Long before hospice palliative care became a nursing specialty practice, Terry Webber was advocating strongly for this kind of patient and family-centered care. She is a trailblazer who has a real passion for helping her patients and their families cope with end-of-life care. She has helped countless nurses to provide effective, compassionate care in facilities as well as in home care, making even seemingly impossible situations manageable.
Terry found her calling in nursing long ago, taking up her first positions as a nurse’s aide at local hospitals and private care facilities around White Rock, BC in the 1970s. Today she serves as a Hospice Palliative Care Clinician, providing primary assessment, triage and coordination of referrals to the Hospice Palliative Care Program as well as direct care to palliative care patients and their families. She works closely with the HPC Consultation team and has carried out her duties throughout BC’s Lower Mainland in Surrey, Delta/ Ladner, White Rock and Langley. Prior to this position, she worked in Long Term Care Case Management in the Newton, Langley and Gateway Home Health office, supporting geriatric clients with chronic and palliative illnesses, also addressing their families’ many related needs. In each of these positions in Fraser Health, she has been a tireless caregiver and innovative problem solver.

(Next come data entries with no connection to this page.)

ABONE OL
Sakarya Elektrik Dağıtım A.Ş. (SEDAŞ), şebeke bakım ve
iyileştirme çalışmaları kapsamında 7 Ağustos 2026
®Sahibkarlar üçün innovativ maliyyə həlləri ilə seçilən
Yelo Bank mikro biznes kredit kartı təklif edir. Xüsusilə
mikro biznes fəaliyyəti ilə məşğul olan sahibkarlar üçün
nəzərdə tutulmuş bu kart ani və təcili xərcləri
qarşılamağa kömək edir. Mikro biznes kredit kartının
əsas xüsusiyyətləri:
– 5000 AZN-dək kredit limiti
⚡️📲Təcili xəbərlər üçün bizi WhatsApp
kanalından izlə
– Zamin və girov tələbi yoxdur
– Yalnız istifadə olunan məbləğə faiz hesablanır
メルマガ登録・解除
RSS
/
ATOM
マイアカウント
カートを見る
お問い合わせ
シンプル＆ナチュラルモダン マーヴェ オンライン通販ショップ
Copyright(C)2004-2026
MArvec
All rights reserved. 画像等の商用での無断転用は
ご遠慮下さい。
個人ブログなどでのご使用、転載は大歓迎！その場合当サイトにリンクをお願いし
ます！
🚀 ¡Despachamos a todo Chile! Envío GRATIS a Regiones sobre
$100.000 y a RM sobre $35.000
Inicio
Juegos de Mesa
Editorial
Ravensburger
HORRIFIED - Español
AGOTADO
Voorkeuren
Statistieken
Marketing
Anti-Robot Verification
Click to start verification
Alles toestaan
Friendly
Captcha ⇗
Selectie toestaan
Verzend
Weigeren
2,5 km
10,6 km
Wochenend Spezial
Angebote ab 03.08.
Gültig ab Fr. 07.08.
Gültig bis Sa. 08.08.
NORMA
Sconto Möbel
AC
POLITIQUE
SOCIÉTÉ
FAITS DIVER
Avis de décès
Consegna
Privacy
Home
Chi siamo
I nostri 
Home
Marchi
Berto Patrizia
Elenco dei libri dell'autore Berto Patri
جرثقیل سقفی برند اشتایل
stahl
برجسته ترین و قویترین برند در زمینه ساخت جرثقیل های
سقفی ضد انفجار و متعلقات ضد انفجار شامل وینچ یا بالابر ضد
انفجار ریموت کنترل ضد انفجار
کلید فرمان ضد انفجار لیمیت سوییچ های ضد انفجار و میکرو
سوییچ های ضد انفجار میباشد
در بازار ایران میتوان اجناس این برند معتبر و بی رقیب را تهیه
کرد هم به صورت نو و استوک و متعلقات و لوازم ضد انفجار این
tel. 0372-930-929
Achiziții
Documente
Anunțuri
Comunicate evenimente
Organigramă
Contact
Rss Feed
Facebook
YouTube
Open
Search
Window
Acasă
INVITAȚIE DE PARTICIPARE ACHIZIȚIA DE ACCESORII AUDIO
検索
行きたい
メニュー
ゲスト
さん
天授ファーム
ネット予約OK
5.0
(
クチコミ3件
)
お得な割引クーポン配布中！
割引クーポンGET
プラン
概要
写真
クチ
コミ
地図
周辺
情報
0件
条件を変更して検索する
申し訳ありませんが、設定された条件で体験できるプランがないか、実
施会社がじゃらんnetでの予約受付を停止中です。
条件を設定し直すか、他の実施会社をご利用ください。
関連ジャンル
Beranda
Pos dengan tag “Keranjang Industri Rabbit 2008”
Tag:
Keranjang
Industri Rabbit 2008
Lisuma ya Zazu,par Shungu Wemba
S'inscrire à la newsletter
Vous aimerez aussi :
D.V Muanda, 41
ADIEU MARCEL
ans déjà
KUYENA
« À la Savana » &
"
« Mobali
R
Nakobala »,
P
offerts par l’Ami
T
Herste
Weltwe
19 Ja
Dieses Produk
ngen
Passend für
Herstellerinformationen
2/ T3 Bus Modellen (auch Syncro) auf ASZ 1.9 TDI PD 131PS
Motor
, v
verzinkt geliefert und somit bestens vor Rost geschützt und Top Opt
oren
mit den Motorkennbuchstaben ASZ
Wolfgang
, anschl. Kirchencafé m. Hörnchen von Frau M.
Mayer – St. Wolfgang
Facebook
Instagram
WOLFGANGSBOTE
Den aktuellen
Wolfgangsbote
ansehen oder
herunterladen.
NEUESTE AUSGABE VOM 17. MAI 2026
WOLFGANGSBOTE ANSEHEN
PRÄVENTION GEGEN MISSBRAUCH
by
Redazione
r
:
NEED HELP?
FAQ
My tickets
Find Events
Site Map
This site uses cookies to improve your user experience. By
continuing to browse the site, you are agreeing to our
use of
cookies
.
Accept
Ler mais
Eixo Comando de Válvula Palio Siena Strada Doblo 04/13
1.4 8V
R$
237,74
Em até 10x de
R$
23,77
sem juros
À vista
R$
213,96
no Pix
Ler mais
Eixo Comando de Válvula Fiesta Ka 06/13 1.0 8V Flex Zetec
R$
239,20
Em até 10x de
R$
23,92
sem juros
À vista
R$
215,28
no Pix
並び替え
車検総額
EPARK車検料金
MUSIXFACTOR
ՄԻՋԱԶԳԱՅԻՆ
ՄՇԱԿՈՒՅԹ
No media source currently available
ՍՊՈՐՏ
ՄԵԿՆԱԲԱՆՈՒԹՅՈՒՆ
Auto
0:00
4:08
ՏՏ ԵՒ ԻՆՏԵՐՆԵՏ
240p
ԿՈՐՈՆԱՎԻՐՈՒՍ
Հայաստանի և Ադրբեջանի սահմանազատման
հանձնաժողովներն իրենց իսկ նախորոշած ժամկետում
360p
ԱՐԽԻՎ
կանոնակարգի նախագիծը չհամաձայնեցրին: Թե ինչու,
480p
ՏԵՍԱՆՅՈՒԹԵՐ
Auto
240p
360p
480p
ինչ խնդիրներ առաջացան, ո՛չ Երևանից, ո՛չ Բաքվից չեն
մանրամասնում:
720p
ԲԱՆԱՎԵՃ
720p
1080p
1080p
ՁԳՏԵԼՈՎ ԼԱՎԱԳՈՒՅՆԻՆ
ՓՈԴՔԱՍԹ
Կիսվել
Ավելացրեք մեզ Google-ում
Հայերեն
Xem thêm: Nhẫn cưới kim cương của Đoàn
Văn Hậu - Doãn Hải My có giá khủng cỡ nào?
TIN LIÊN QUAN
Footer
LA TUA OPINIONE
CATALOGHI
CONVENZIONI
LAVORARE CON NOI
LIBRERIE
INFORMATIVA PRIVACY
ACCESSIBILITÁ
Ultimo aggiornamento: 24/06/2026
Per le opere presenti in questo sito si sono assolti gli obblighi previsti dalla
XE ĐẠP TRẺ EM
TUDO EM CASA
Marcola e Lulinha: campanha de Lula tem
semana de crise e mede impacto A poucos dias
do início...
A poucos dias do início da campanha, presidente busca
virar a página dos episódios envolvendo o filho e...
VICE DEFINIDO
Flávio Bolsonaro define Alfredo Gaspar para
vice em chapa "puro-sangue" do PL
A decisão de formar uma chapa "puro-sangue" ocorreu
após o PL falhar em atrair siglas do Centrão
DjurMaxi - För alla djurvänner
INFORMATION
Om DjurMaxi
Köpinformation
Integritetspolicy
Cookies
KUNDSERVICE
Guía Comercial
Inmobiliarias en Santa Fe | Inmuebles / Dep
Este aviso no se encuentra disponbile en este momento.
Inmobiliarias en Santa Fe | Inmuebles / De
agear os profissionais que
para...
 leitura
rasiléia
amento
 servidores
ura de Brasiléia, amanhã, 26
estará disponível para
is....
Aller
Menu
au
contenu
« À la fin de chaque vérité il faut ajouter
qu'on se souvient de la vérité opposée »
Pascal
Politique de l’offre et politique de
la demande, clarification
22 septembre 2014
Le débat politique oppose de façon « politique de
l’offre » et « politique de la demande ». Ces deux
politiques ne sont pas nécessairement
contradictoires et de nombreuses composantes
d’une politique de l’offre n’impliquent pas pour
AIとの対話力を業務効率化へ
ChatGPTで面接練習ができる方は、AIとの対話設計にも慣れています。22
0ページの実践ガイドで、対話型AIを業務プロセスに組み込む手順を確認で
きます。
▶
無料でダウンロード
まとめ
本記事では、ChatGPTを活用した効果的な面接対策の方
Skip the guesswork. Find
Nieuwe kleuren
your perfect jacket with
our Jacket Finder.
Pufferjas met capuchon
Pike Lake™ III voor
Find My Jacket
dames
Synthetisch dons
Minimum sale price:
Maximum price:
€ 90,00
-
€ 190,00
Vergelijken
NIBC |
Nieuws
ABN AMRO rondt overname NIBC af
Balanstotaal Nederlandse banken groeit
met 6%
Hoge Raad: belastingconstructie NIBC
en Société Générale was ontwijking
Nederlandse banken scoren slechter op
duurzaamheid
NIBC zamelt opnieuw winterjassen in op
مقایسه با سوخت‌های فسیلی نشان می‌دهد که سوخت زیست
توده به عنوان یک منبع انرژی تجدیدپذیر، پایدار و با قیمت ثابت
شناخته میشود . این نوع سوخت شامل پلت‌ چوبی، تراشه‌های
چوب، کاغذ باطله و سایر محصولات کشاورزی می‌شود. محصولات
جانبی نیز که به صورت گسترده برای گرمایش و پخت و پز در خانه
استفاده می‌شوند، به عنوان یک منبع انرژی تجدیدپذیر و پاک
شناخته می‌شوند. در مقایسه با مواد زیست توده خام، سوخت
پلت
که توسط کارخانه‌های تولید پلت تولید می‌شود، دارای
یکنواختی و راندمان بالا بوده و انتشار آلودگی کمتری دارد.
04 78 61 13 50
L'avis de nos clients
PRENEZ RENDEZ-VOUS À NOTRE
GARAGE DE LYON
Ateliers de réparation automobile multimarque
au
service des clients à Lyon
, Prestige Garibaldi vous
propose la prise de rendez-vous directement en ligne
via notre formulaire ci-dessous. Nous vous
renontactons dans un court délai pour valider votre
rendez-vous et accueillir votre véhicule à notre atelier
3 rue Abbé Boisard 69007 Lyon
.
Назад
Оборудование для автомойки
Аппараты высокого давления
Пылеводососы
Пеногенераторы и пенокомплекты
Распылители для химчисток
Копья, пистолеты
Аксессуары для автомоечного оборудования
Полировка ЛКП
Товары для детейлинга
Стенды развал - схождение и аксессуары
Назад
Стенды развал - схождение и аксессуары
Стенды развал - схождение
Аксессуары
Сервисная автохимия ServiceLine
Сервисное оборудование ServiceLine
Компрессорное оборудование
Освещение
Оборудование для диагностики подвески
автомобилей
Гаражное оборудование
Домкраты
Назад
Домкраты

“Terry has an exceptional ability to navigate relationships in complex, highly emotional times, identifying the goals and needs of patients and families and using that to guide a care plan oriented to the individual,” says Clinical Nurse Specialist Della Roberts. “She is an expert, able to triage, assess, guide and support patients as they transfer from acute care to home, hospice, tertiary or residential care. She also builds capacity in the primary care providers in these settings.”
Nursing care in this setting requires a strong ethical background to anchor effective practice. Roberts recalls a challenging situation where a mother of a younger woman with advancing dementia was calling for critical care interventions, ongoing tube feeding and IV antibiotics when her daughter was in her last weeks of dying from brain failure. “Terry was a key resource at this time, respecting the values and beliefs of the distressed mother, while acknowledging the moral challenge. She supported the inter-professional team to provide care for this mother and her daughter.”
Terry’s talents really come to the fore in complex care situations. “Terry has a genuine understanding and empathy for people and is an advocate not only for patients and families, but often for the staff members involved,” says colleague Sharon Duncan. “She has become a widely-admired mentor and I know of nurses in hospital who have been so inspired by Terry’s nursing practice that they have elected to pursue careers in palliative nursing.”
Terry exemplifies integrity, advocacy and clinical skills — whose enthusiasm and openness in her work are appreciated by patients and fellow caregivers alike.